Published February 08, 2008 09:04 pm - Seems the Chinese government, worried that the yellowish haze of pollution hanging over Beijing could turn off tourists during this summer’s Olympic games, has asked its Weather Modification Office to create cleansing rains.
Chinese leader needs Dr. Phil intervention
By Kelly Kazek
kelly@athensnews-courier.com
That Chinese prime minister Wen Jiabao — the one who is demanding sunshine for theBeijing Olympics — should give Dr. Phil a call. Apparently, he is suffering from a teensy obsessive-compulsive disorder.
Too many people in the country? Control reproductive choices.
Too many opinions? Stifle free speech (including punishing anyone who says maybe China shouldn’t oughta grant a permit to that Meat of Suspicious Origins vendor who wants to set up a cart outside the Olympic stadium).

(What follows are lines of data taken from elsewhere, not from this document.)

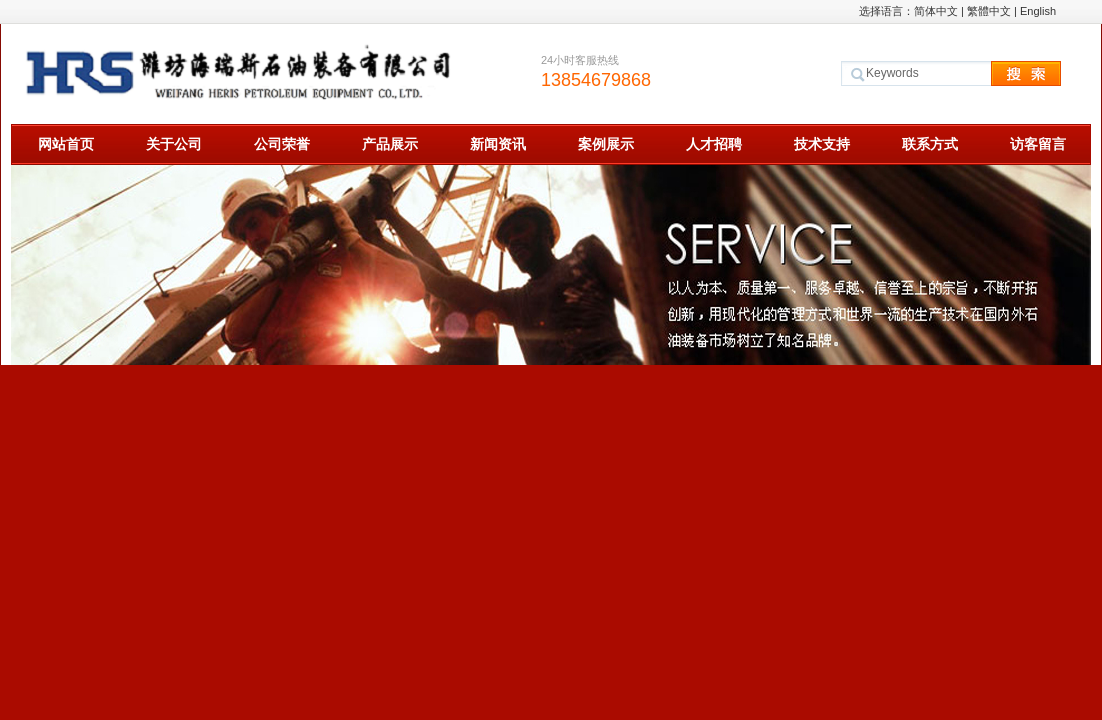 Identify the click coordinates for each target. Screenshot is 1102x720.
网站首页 (66, 144)
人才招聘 (714, 144)
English (1038, 11)
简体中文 (936, 11)
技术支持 (822, 144)
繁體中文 (989, 11)
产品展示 (390, 144)
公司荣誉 (282, 144)
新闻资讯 (498, 144)
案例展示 (606, 144)
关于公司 (174, 144)
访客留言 (1038, 144)
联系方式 (930, 144) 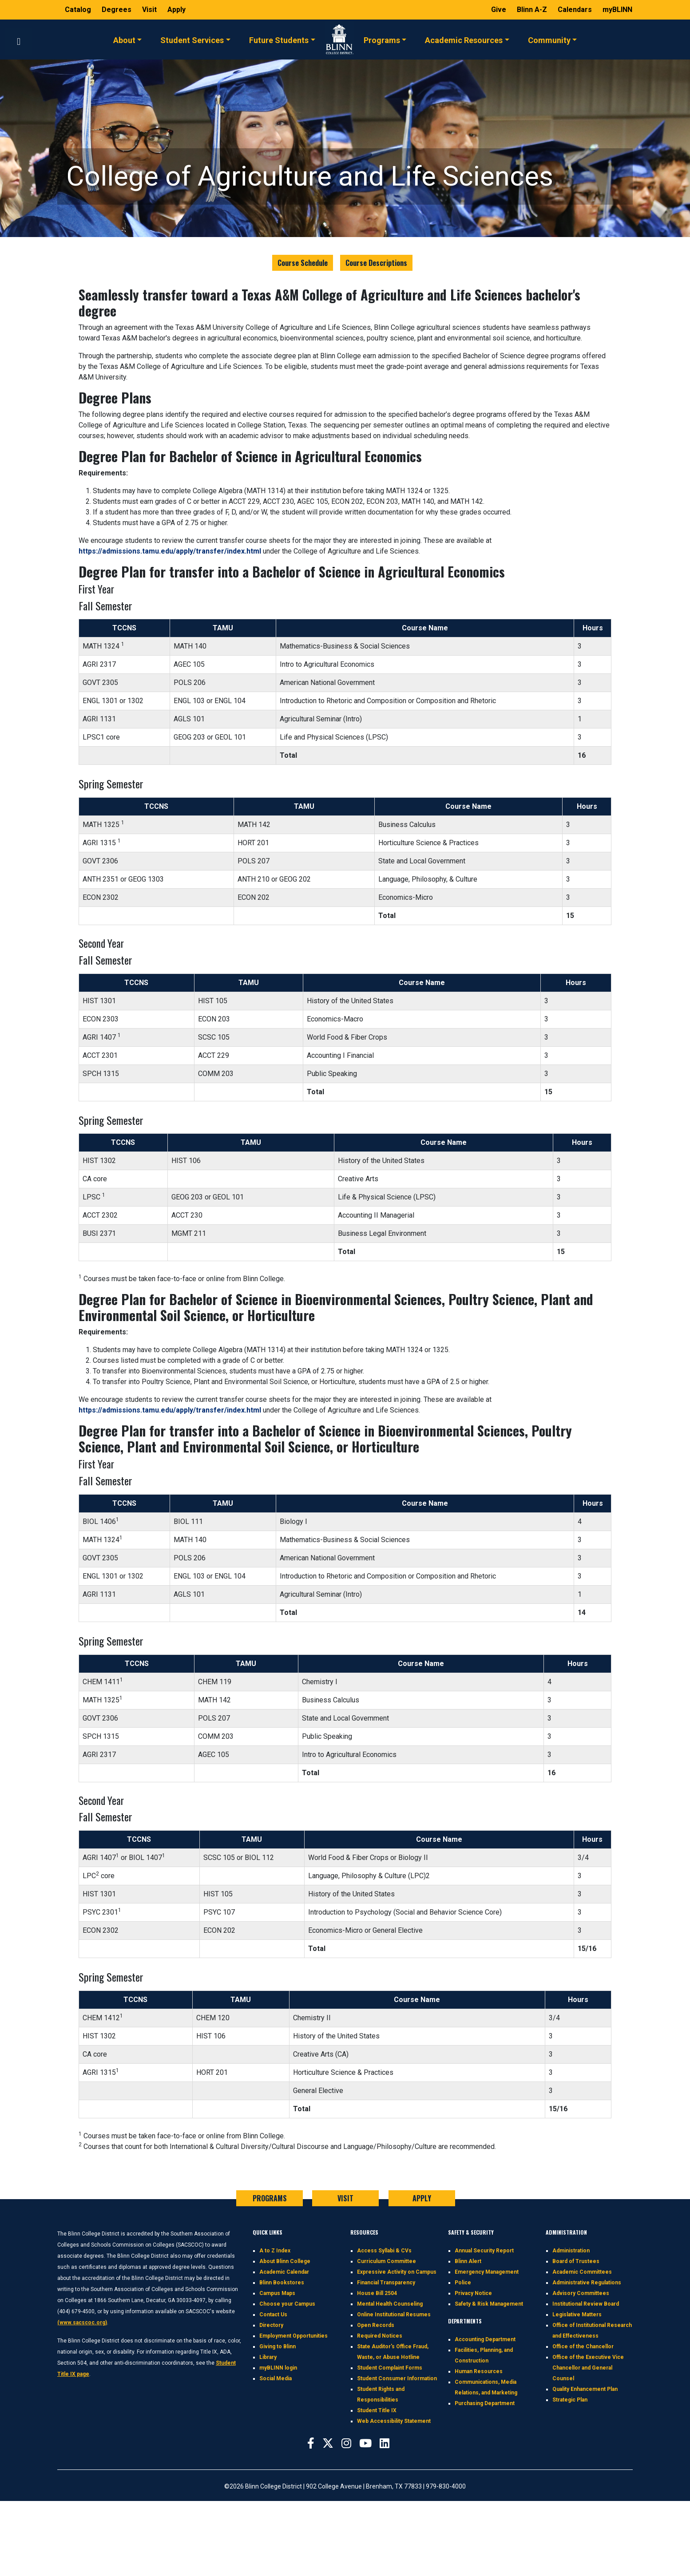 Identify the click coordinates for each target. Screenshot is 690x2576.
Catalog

Concerned about Westernization? Flog anyone who says Chinese Idols don’t sing Aerosmith songs every bit as good as Kelly Pickler, and jail any child who shows up at school wearing one of those trendy, synthetic Hannah Montana wigs.
Too much rain? Flip an obscene gesture at Mother Nature and tell her you’ll be in charge of the weather from here on out, thank you.
Can you say “God complex?” Or maybe somebody’s been sniffing too much lead paint. Dr. Phil overlooked his meal ticket when he went after Britney: Here’s an entire country that needs an intervention. He’d have material for decades of shows and wouldn’t need Oprah to carry him anymore.
Seems the Chinese government, worried that the yellowish haze of pollution hanging over Beijing could turn off tourists during this summer’s Olympic games, has asked its Weather Modification Office to create cleansing rains.
Then, the WMO will be in charge of turning tourists’ frowns upside down by ensuring sunshine during the games.
And scientists say greenhouse gases cause global warming.
Hasn’t Jiabao ever seen that old margarine commercial and learned it’s not nice to fool with Mother Nature? (Or something like that)
Here in the South, we had endless days of sun during last summer’s drought and all we got in return was acres of dried-up corn, lakes you could drive four-wheelers across and water wars with neighboring states. True, I did notice fewer mosquitoes, but does having to buy less calamine lotion justify messin’ with things that ought not be messed with?
A country that can’t build a toy that doesn’t make kids pass out has no business making the weather.
I can’t imagine anything more disastrous, unless it’s United Airlines bright idea to outsource maintenance of its airplanes to China.
I can picture that meeting:
United Airlines Flunky: “But, Bob, didn’t China make those toy airplanes that turned out to be a choking hazard?”